Сперва активное монашество матери Марии ее привлекало. Но всё же оно ее никогда вполне не удовлетворяло. Для нее необходимо было его восполнить, подкрепить и углубить молитвенной жизнью. В первом общежитии сравнительно мало времени уделялось молитве: одно время было решено молиться сообща утром и вечером, но богослужения совершались лишь изредка и нерегулярно. Назначение иеромонаха Льва (Жилле) постоянным священником Покровского храма на вилле де Сакс тем более обрадовало мать Евдокию. Настоятелем он не мог быть: у него был свой приход (французский православный), где он служил по праздникам и воскресеньям. Но когда он не был связан приходом, он совершал Божественную Литургию почти ежедневно, сначала на вилле де Сакс, а потом на улице Лурмель, где он и поселился во дворе в заброшенном сарае. Мать Евдокия была одной из тех, кто неизменно посещал эти службы, в то время как мать Мария, которая поздно ложилась спать и часто, когда надо было идти на центральный рынок, вставала задолго до рассвета, посещала эти богослужения значительно реже. Даже если она попадала на службу, ей часто не удавалось отстоять ее до конца, так как предстояла еще и "внехрамовая литургия", "литургия, проецируемая из церкви в мир", а если утро уйдет на службу, кто будет хлопотать об обеде, которого ждет так много людей? Случалось, что некоторые посетители храма делали замечания по поводу ее отсутствия в церкви, не понимая, что "в скучных, трудовых, подчас будничных аскетических правилах, касающихся нашего отношения к материальным нуждам ближнего, уже [или тоже] лежит залог возможного Богообщения, внутренней их духовности". Благочестие за счет такого рода Богообщения подчас в свою очередь раздражало мать Марию. Она с крайним неодобрением отнеслась к особому сбору, организованному матерью Евдокией среди молящихся, на приобретение дополнительных богослужебных книг: такого рода расходы она считала недопустимыми в дни безработицы и нужды. "Меня мучает, что даже среди самых близких чувствуется стена в основном, - писала она в записной книжке. Благочестие, благочестие, а где же любовь, двигающая горами? Чем дальше, тем более принимаю, что только она мера вещей. Всё остальное более или менее необходимая внешняя дисциплина".

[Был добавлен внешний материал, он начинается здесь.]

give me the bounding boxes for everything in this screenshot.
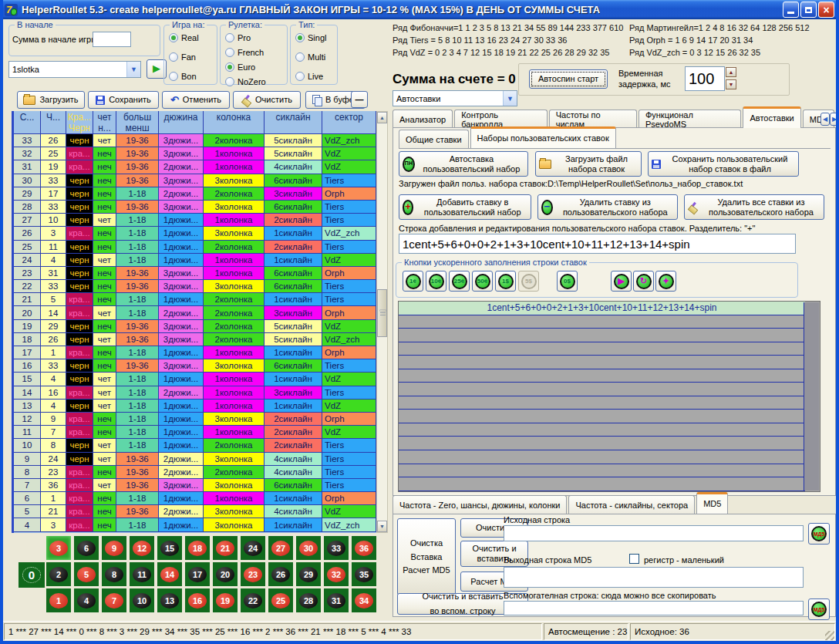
- radio-dot[interactable]: [225, 48, 234, 57]
- list-item[interactable]: [399, 342, 805, 356]
- board-number-26[interactable]: 26: [268, 562, 293, 586]
- radio-dot[interactable]: [169, 52, 178, 62]
- board-number-8[interactable]: 8: [102, 562, 126, 586]
- column-header[interactable]: Ч...: [41, 111, 66, 123]
- radio-dot[interactable]: [225, 62, 234, 72]
- chip-0d[interactable]: 0$: [557, 271, 578, 292]
- start-sum-input[interactable]: [93, 32, 131, 47]
- board-number-28[interactable]: 28: [296, 588, 321, 612]
- column-header[interactable]: чет: [93, 111, 116, 123]
- resize-grip[interactable]: [825, 631, 834, 640]
- list-item[interactable]: [399, 423, 805, 437]
- chip-1c[interactable]: 1¢: [403, 271, 423, 292]
- collapse-button[interactable]: —: [351, 91, 368, 108]
- subtab-наборы-пользовательских-ставок[interactable]: Наборы пользовательских ставок: [470, 126, 616, 148]
- list-item[interactable]: [399, 410, 805, 423]
- lowercase-checkbox[interactable]: [629, 554, 639, 564]
- board-number-15[interactable]: 15: [157, 536, 182, 560]
- board-number-25[interactable]: 25: [268, 588, 293, 612]
- board-number-19[interactable]: 19: [213, 588, 238, 612]
- toolbar-open-folder-button[interactable]: Загрузить: [17, 91, 85, 109]
- md5-aux-input[interactable]: [504, 601, 804, 615]
- tab-анализатор[interactable]: Анализатор: [393, 110, 453, 128]
- maximize-button[interactable]: [800, 2, 817, 18]
- radio-dot[interactable]: [295, 72, 305, 81]
- column-header[interactable]: дюжина: [159, 111, 204, 123]
- md5-src-input[interactable]: [504, 525, 804, 541]
- list-item[interactable]: [399, 315, 805, 329]
- minimize-button[interactable]: [783, 2, 799, 18]
- radio-dot[interactable]: [295, 33, 305, 42]
- autobets-save-button[interactable]: Сохранить пользовательский набор ставок …: [648, 151, 799, 177]
- md5-src-calc-button[interactable]: МД5: [808, 523, 830, 545]
- list-item[interactable]: [399, 477, 805, 491]
- board-number-10[interactable]: 10: [130, 588, 154, 612]
- board-number-20[interactable]: 20: [213, 562, 238, 586]
- tab-контроль-банкролла[interactable]: Контроль банкролла: [454, 110, 548, 128]
- radio-french[interactable]: French: [225, 48, 264, 57]
- quick-repeat-button[interactable]: ↻: [633, 271, 654, 292]
- board-number-9[interactable]: 9: [102, 536, 126, 560]
- board-number-32[interactable]: 32: [324, 562, 349, 586]
- toolbar-save-button[interactable]: Сохранить: [88, 91, 159, 109]
- radio-bon[interactable]: Bon: [169, 72, 197, 81]
- tab-частоты-по-числам[interactable]: Частоты по числам: [549, 110, 637, 128]
- board-number-33[interactable]: 33: [324, 536, 349, 560]
- board-number-29[interactable]: 29: [296, 562, 321, 586]
- board-number-23[interactable]: 23: [241, 562, 265, 586]
- autobets-remove-button[interactable]: −Удалить ставку из пользовательского наб…: [537, 194, 678, 220]
- md5-big-button[interactable]: ОчисткаВставкаРасчет MD5: [397, 518, 456, 595]
- chip-25c[interactable]: 25¢: [449, 271, 470, 292]
- board-number-0[interactable]: 0: [19, 562, 45, 588]
- title-bar[interactable]: 7 HelperRoullet 5.3- create helperroulle…: [0, 0, 839, 19]
- spinner-down-icon[interactable]: ▼: [726, 79, 736, 89]
- autobets-add-button[interactable]: +Добавить ставку в пользовательский набо…: [399, 194, 531, 220]
- board-number-6[interactable]: 6: [74, 536, 99, 560]
- radio-live[interactable]: Live: [295, 72, 323, 81]
- close-button[interactable]: ×: [818, 2, 834, 18]
- scrollbar-thumb[interactable]: [377, 289, 387, 337]
- autobets-pn-button[interactable]: ПНАвтоставка пользовательский набор: [399, 151, 528, 177]
- chevron-down-icon[interactable]: ▼: [126, 62, 140, 77]
- bet-edit-input[interactable]: 1cent+5+6+0+0+2+1+3+10cent+10+11+12+13+1…: [399, 234, 796, 254]
- tab-scroll-right-icon[interactable]: ▶: [830, 113, 839, 126]
- list-item[interactable]: [399, 369, 805, 383]
- list-item[interactable]: [399, 383, 805, 396]
- radio-dot[interactable]: [169, 33, 178, 42]
- column-header[interactable]: колонка: [204, 111, 265, 123]
- board-number-14[interactable]: 14: [157, 562, 182, 586]
- tab-scroll-left-icon[interactable]: ◀: [820, 113, 830, 126]
- column-header[interactable]: Кра...: [66, 111, 93, 123]
- autobets-open-folder-button[interactable]: Загрузить файл набора ставок: [535, 151, 642, 177]
- quick-play-button[interactable]: ▶: [611, 271, 632, 292]
- list-item[interactable]: [399, 396, 805, 410]
- toolbar-clean-button[interactable]: Очистить: [233, 91, 301, 109]
- spinner-up-icon[interactable]: ▲: [726, 67, 736, 77]
- column-header[interactable]: сектор: [322, 111, 376, 123]
- radio-dot[interactable]: [225, 77, 234, 86]
- board-number-31[interactable]: 31: [324, 588, 349, 612]
- board-number-24[interactable]: 24: [241, 536, 265, 560]
- radio-dot[interactable]: [295, 52, 305, 62]
- board-number-17[interactable]: 17: [185, 562, 210, 586]
- board-number-1[interactable]: 1: [46, 588, 71, 612]
- column-header[interactable]: С...: [14, 111, 41, 123]
- chip-1d[interactable]: 1$: [495, 271, 516, 292]
- board-number-2[interactable]: 2: [46, 562, 71, 586]
- chip-10c[interactable]: 10¢: [426, 271, 446, 292]
- md5-aux-calc-button[interactable]: МД5: [808, 598, 830, 620]
- scroll-up-icon[interactable]: ▲: [377, 112, 387, 123]
- board-number-18[interactable]: 18: [185, 536, 210, 560]
- autobets-combo[interactable]: Автоставки ▼: [393, 90, 517, 106]
- autospin-start-button[interactable]: Автоспин старт: [529, 69, 608, 89]
- freqtab-частота-zero-шансы-дюжины-колонки[interactable]: Частота - Zero, шансы, дюжины, колонки: [393, 495, 567, 514]
- quick-shuffle-button[interactable]: ✦: [655, 271, 676, 292]
- radio-dot[interactable]: [169, 72, 178, 81]
- autobets-clean-button[interactable]: Удалить все ставки из пользовательского …: [684, 194, 824, 220]
- board-number-34[interactable]: 34: [352, 588, 376, 612]
- list-item[interactable]: [399, 329, 805, 342]
- subtab-общие-ставки[interactable]: Общие ставки: [399, 130, 469, 148]
- list-item[interactable]: [399, 450, 805, 464]
- board-number-7[interactable]: 7: [102, 588, 126, 612]
- toolbar-undo-button[interactable]: ↶Отменить: [162, 91, 230, 109]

Со временем становилось всё более и более очевидным, что мать Евдокия стремится к сосредоточенной монастырской жизни, которой ее лишила революция (крымский монастырь над Гурзуфом, где она приняла постриг, был закрыт в 1929 году), тогда как мать Мария считала, что та же революция, вызвав эмиграцию, тем самым дала эмигрантам небывалую свободу в области церковной жизни. Не воспользоваться этой свободой значило бы проявить безответственность и слепоту. "Наша Церковь никогда так не была свободна, - говорила она Мочульскому. - Такая свобода, что голова кружиться. Наша миссия показать, что свободная Церковь может творить чудеса. И если мы принесем в Россию наш новый дух - свободный, творческий, дерзновенный - наша миссия будет исполнена. Иначе мы погибнем бесславно". А в статье, которая вышла в 1939 году, она писала:
"Мы можем утверждать, что наша эмиграция религиозно оправдает себя лишь в том случае, если будет крепко стоять на почве подлинной духовной свободы, если не поддастся соблазнам современных идолопоклоннических религий, если пронесет через свои скитания незапятнанной веру в человека, в его богоподобие, в изначальную и ни с чем не сравнимую ценность человеческой личности. Мы знаем, как попиралась религиозная свобода в прошлом, и попиралась силами, внешними для христианства. Мы можем с почти полной уверенностью сказать, что в России при всех возможных режимах для религиозной свободы будут уготованы Соловки. И поэтому особенно мы склонны рассматривать, как нечто совершенно исключительное и провиденциальное, тот дар свободы, который мы имеем, и считаем, что он нам дороже всякого земного благополучия, всякой внешней признанности, всякой укорененности в жизни. И мы обязаны, во-первых, быть стойкими и мужественными в защите нашей христианской свободы как от нападок, совершаемых по злой воле, так и от нападок, совершаемых по неведенью. Во-вторых, мы обязаны быть достойными нашей свободы, то есть вместить в нее максимальное творческое напряжение, раскалить ее самым настоящим духовным горением и претворить в дело, в неустанное деланье любви".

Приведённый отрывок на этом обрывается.